Xiao-Li Meng (XLM): Thank you, Bin, for joining us today for this great conversation. I want to thank you again for contributing a 50-page article on COVID-19 to the Harvard Data Science Review. It's really an incredible and important project. I want to first ask you, what motivated you to put together a team to work on this really big and timely project?
Bin Yu (BY): Thank you, Xiao-Li, for having me. It's really my pleasure to tell the stories behind the paper. So, in late March, I saw a call for data science expertise by a very new nonprofit organization called Responsible Life. Immediately, I responded. I remember it was a Saturday, like March 21st or 22nd [2020], because I always have been advocating for making a positive impact with our work—statistics, data science, or machine learning. I thought that was an opportunity to actually walk the talk. I reached out to some of my students, and they all jumped in with no hesitation. I tried to protect some people. I didn't reach out to everyone, just because I thought they had other things to do. But in the end, they jumped in, too, and we had 12 people, including a former student.

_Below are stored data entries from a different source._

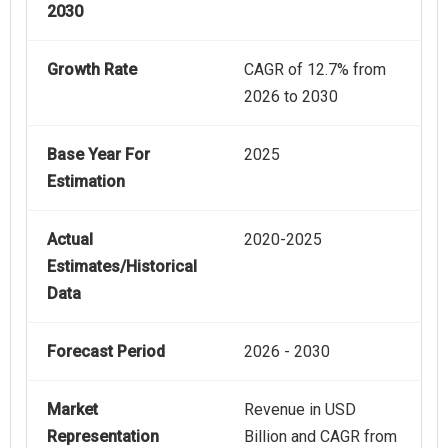
2030
Growth Rate
CAGR of 12.7% from
2026 to 2030
Base Year For
2025
Estimation
Actual
2020-2025
Estimates/Historical
Data
Forecast Period
2026 - 2030
Market
Revenue in USD
Representation
Billion and CAGR from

XLM: That's actually a lot of people to work with, particularly with such an important topic.
BY: In the end, it turned out like that, but I didn't really have time to think, I just felt that it was the right thing to do. I had the expertise, my group had the expertise, and what we did to help was really when we had this crisis of PPEs [personal protective equipment]. I hope we don't see that in this third or second surge of the COVID right now. The number is actually higher right now than in March.
XLM: You have done many projects in your life and in your career. What made this one particularly stand out?
BY: Well, in the sense that there was not much planning. Usually I plan, but I didn't have time for this one. We had to do something, as other people's lives were on the line. So, it's a very condensed timescale, the whole organization and us. The organization was only one week old. It was just volunteers getting together. It was like a data science ER project, an emergency room project. We needed so many skills that are usually not needed for a traditional research project.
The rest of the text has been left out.